When brain ischemic injury induced by middle cerebral artery occlusion and reperfusion was studied, 300 gram weight 3040 thread bolt and three-hour brain infarct time proved to be the most suitable with the largest cerebral infarction, highest longest score, and greatest model success ratio. This was significantly improved compared to the conventional treatment of 275 gram weight, 2636 thread bolt and two-hour brain infarct time. To study the recovery status of brain ischemia, TTC staining was performed and it revealed the infarct and shrink volume at 23.4%on the first day after middle cerebral artery occlusion and reperfusion, 19.6%on 35th day, 16.1%on the 60th and 15.7%on the 90th.

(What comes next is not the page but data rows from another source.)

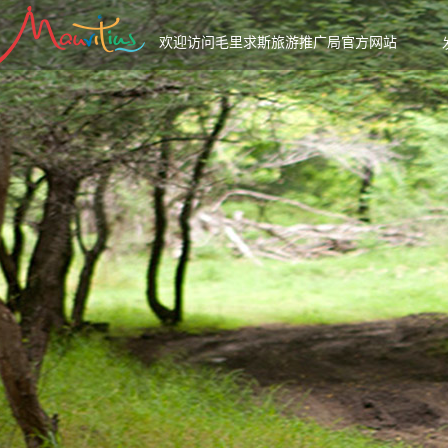
欢迎访问毛里求斯旅游推广局官方网站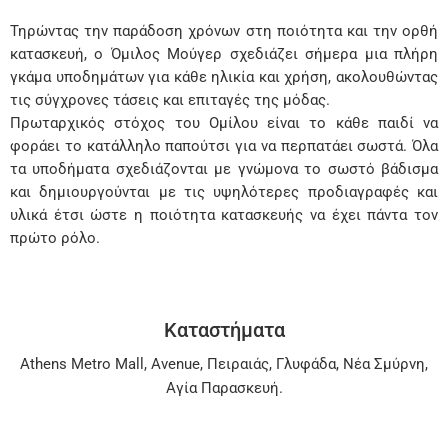
Τηρώντας την παράδοση χρόνων στη ποιότητα και την ορθή
κατασκευή, ο Όμιλος Μούγερ σχεδιάζει σήμερα μια πλήρη
γκάμα υποδημάτων για κάθε ηλικία και χρήση, ακολουθώντας
τις σύγχρονες τάσεις και επιταγές της μόδας.
Πρωταρχικός στόχος του Ομίλου είναι το κάθε παιδί να
φοράει το κατάλληλο παπούτσι για να περπατάει σωστά. Όλα
τα υποδήματα σχεδιάζονται με γνώμονα το σωστό βάδισμα
και δημιουργούνται με τις υψηλότερες προδιαγραφές και
υλικά έτσι ώστε η ποιότητα κατασκευής να έχει πάντα τον
πρώτο ρόλο.
Καταστήματα
Athens Metro Mall
,
Avenue
,
Πειραιάς
,
Γλυφάδα
,
Νέα Σμύρνη
,
Αγία Παρασκευή
.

After one day of middle cerebral artery occlusion and reperfusion, sensory motor bias in the bilateral assymetry test, grid walking error times in the grid walking test and lifting rope score in the lifting rope test are all increased while the rotor rod time in the rotor rod test decreased indicating the importance of these tests in studying acute brain ischemia. Only sensory motor bias maintained large functional disorders with a time-dependent manner after 35, 60 and 90 days of middle cerebral artery occlusion and reperfusion. For the grid walking test, there were significant differences of grid walking error times for 35 and 60 days.
These results indicated that these two tests could be suitable for testing the recovery in rats. In order to ensure success, the action should be gentle and the operation should be steady. Other behavioral tests such as gait detection may be also suitable for this model.
Development of this model could pave the way for researchers to explore the brain ischemia in the recovery and sequelae stages.